When I was with Udenfriend, he told me many stories about his experiences with his mentors, and one of whom had developed the first radioactive isotope-dilution assay. We had a mass spectrometer in the Clinical Pharmacology Division, and it occurred to me that we could apply isotope-dilution technology to measure prostaglandin metabolites using stable isotopes instead of radioactive isotopes. We had already developed assays with stable isotopic methods for prostaglandin E2 itself in human urine, and showed that it is derived from the kidney. But, we wanted to learn about prostaglandin biosynthesis in the body as a whole, not just the kidney. So, that led me to a sabbatical in Sweden with Bengt Samuelsson to learn how to biosynthesize the stable isotopic metabolites that we used for mass spectrometric analysis. Once I came back from Stockholm, we utilized analysis of the major PGE2 metabolite to demonstrate excessive biosynthesis of PGE2 in patients with lung cancer for the first time.
JCI: Beyond your work on prostaglandins, you are also recognized for elucidating the concept of first-pass metabolism.

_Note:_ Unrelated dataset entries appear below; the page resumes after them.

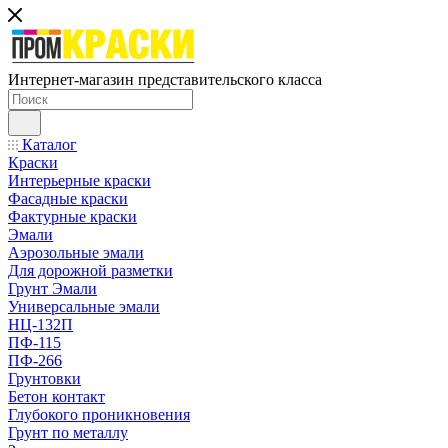
Интернет-магазин представительского класса
Каталог
Краски
Интерьерные краски
Фасадные краски
Фактурные краски
Эмали
Аэрозольные эмали
Для дорожной разметки
Грунт Эмали
Универсальные эмали
НЦ-132П
ПФ-115
ПФ-266
Грунтовки
Бетон контакт
Глубокого проникновения
Грунт по металлу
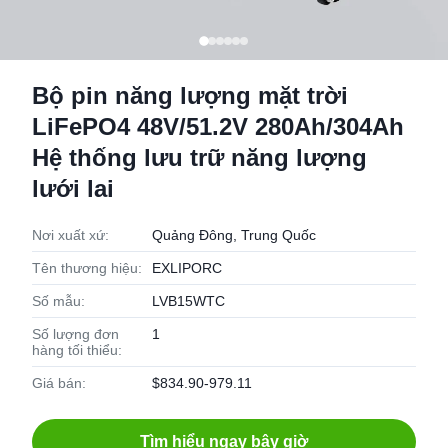
Bộ pin năng lượng mặt trời
LiFePO4 48V/51.2V 280Ah/304Ah
Hệ thống lưu trữ năng lượng
lưới lai
Nơi xuất xứ:
Quảng Đông, Trung Quốc
Tên thương hiệu:
EXLIPORC
Số mẫu:
LVB15WTC
Số lượng đơn
1
hàng tối thiểu:
Giá bán:
$834.90-979.11
Tìm hiểu ngay bây giờ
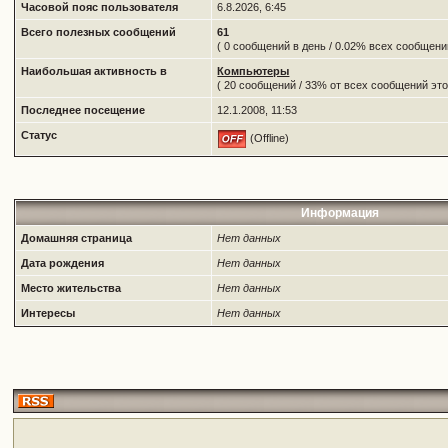
Часовой пояс пользователя
6.8.2026, 6:45
Всего полезных сообщений
61
( 0 сообщений в день / 0.02% всех сообщен
Наибольшая активность в
Компьютеры
( 20 сообщений / 33% от всех сообщений это
Последнее посещение
12.1.2008, 11:53
Статус
(Offline)
Информация
Домашняя страница
Нет данных
Дата рождения
Нет данных
Место жительства
Нет данных
Интересы
Нет данных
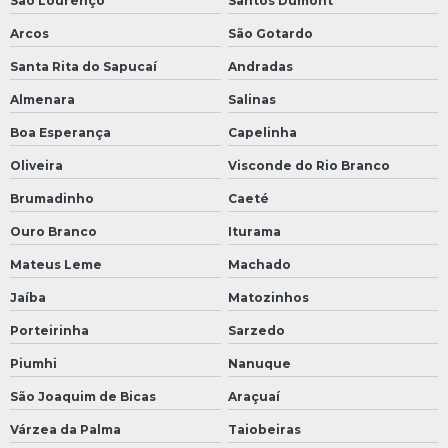
São Lourenço
Santos Dumont
Arcos
São Gotardo
Santa Rita do Sapucaí
Andradas
Almenara
Salinas
Boa Esperança
Capelinha
Oliveira
Visconde do Rio Branco
Brumadinho
Caeté
Ouro Branco
Iturama
Mateus Leme
Machado
Jaíba
Matozinhos
Porteirinha
Sarzedo
Piumhi
Nanuque
São Joaquim de Bicas
Araçuaí
Várzea da Palma
Taiobeiras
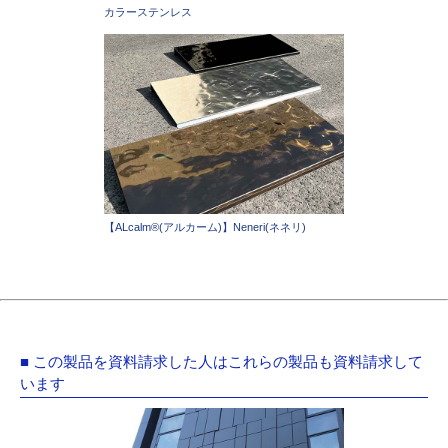
カラーステンレス
【ALcalm®(アルカーム)】Neneri(ネネリ)
■ この製品を資料請求した人はこれらの製品も資料請求して
います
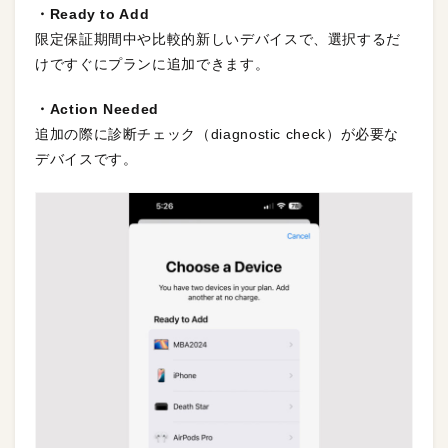
・Ready to Add
限定保証期間中や比較的新しいデバイスで、選択するだ
けですぐにプランに追加できます。
・Action Needed
追加の際に診断チェック（diagnostic check）が必要な
デバイスです。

Oates: We had undertaken a study with Ciba Geigy. They had an antiarrhythmic drug, and we were interested in cardiovascular drugs. They were having some trouble in development because patients appeared to be getting different responses to the same dose. We agreed to investigate its metabolic fate and pharmacokinetics, if they would synthesize a radioactive tracer for us. We gave the drug both orally and intravenously to the same individuals. Pharmacokinetic analysis at that time was based on mammillary models where you have compartments, and arrows of rate constants going between them, but there was nothing in these models about what happened to the drug before it reached the systemic circulation. These studies demonstrated that, when you gave the drug by mouth, all of the drug was absorbed but the levels in plasma were a tiny fraction of what occurred when you give it intravenously. That was something that wasn’t built into the previous pharmacokinetic models and led us to the concept of “first-pass metabolism,” involving metabolism in the gut and in the liver before the drug reached the systemic circulation.
JCI: Did this lead to your discovery that there are vast interindividual differences in the way that humans process drugs?
Oates: First-pass metabolism amplifies those differences and our group came up with the general concept that if you have very high first-pass metabolism, you’re likely to have great interindividual variation in plasma levels, and that was the case with this antiarrhythmic drug. There were such wide differences in the plasma levels that were achieved that it was clear that you couldn’t use this drug with a low-therapeutic index for treating patients with arrhythmias.
JCI: Do you think you ever would have chosen a different vocation?
Oates: I don’t think so. Those of us who are involved in medicine and medical research are very fortunate.